Portaging from lake to lake was a unique experience while fishing the Swan and Swanson lakes in Alaska. Daniel A. Ritz photo.
The Kenai National Wildlife Refuge was on fire, but the fishing was not
Daniel Ritz is fishing across the Western United States this summer in an attempt to reach the Master Caster class of the Western Native Trout Challenge, attempting to land each of the 20 native trout species in their historical ranges of the 12 states in the West. You can follow Ritz as he travels across the West by following Trout Unlimited, Orvis, Western Native Trout Challenge and Montana Fly Company on social media using #WesternTroutChallenge.
I landed on the shores of the Kenai River on a Friday in early June. Eric Booton, my newest friend and taxi driver extraordinaire as well as sportfishing outreach coordinator for Trout Unlimited Alaska, was concerned the nearby campground would be full.
“Is it always this busy here? On the Kenai, I mean?” I asked Booton.
“Today’s the rainbow opener. I’ve been watching guides and fishermen count down to it for weeks. Everyone’s hungry. Not to mention the reds (sockeye salmon) are starting to come in,” Booton explained.
Thankfully, and purposefully, I wasn’t there for trophy rainbow trout. Or salmon.
Centrally located on the Kenai Peninsula, almost perfectly placed between the Moose River and Swanson Rivers was Sterling and the nearby Swan Lake and Swanson Lake systems within the Kenai National Wildlife Refuge.
The Swanson and Swan lake systems are connected largely by a system of canoe trails and portages.
For those of you who are not aware of what a portage is, that is when you paddle across a body of water, get out on the other side, put the canoe on your heads and carry it to your next body of water.
Within these lake systems are a healthy population of genetically pure Arctic char, the sixth and last of the native trout species I intended to experience while in Alaska looking to add fish for the Western Native Trout Challenge. After successfully managing to attain the first five species, I was full of confidence with four days remaining in my trip.

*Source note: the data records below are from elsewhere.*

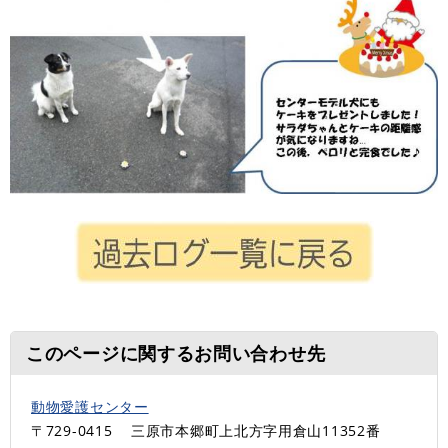
このページに関するお問い合わせ先
動物愛護センター
〒729-0415
三原市本郷町上北方字用倉山11352番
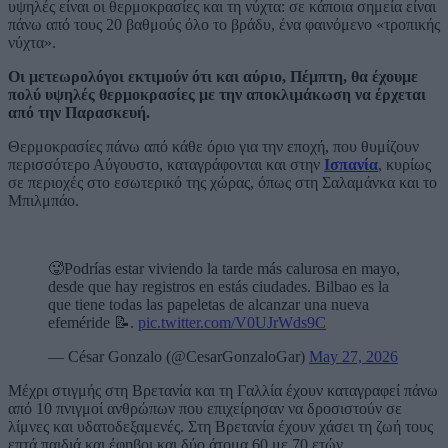
υψηλές είναι οι θερμοκρασίες και τη νύχτα: σε κάποια σημεία είναι
πάνω από τους 20 βαθμούς όλο το βράδυ, ένα φαινόμενο «τροπικής
νύχτα».
Οι μετεωρολόγοι εκτιμούν ότι και αύριο, Πέμπτη, θα έχουμε
πολύ υψηλές θερμοκρασίες με την αποκλιμάκωση να έρχεται
από την Παρασκευή.
Θερμοκρασίες πάνω από κάθε όριο για την εποχή, που θυμίζουν
περισσότερο Αύγουστο, καταγράφονται και στην
Ισπανία
, κυρίως
σε περιοχές στο εσωτερικό της χώρας, όπως στη Σαλαμάνκα και το
Μπιλμπάο.
🥵Podrías estar viviendo la tarde más calurosa en mayo,
desde que hay registros en estás ciudades. Bilbao es la
que tiene todas las papeletas de alcanzar una nueva
efeméride 📝.
pic.twitter.com/V0UJrWds9C
— César Gonzalo (@CesarGonzaloGar)
May 27, 2026
Μέχρι στιγμής στη Βρετανία και τη Γαλλία έχουν καταγραφεί πάνω
από 10 πνιγμοί ανθρώπων που επιχείρησαν να δροσιστούν σε
λίμνες και υδατοδεξαμενές. Στη Βρετανία έχουν χάσει τη ζωή τους
επτά παιδιά και έφηβοι και δύο άτομα 60 με 70 ετών.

My host and partner in my pursuit of Arctic char was Dave Atcheson. He is a former professor of fly fishing at the University of Alaska Anchorage Kenai Peninsula College and also author of National Geographic’s Hidden Alaska: Bristol Bay and Beyond, and the guidebook Fishing Alaska’s Kenai Peninsula. He is actively writing a guide style book covering the Kenai National Wildlife Refuge’s hundreds of lakes and respective canoe systems.
Atcheson picked me up from my campground on the Kenai River, taking me to the cabin he, his wife Cindy and his two dogs call home.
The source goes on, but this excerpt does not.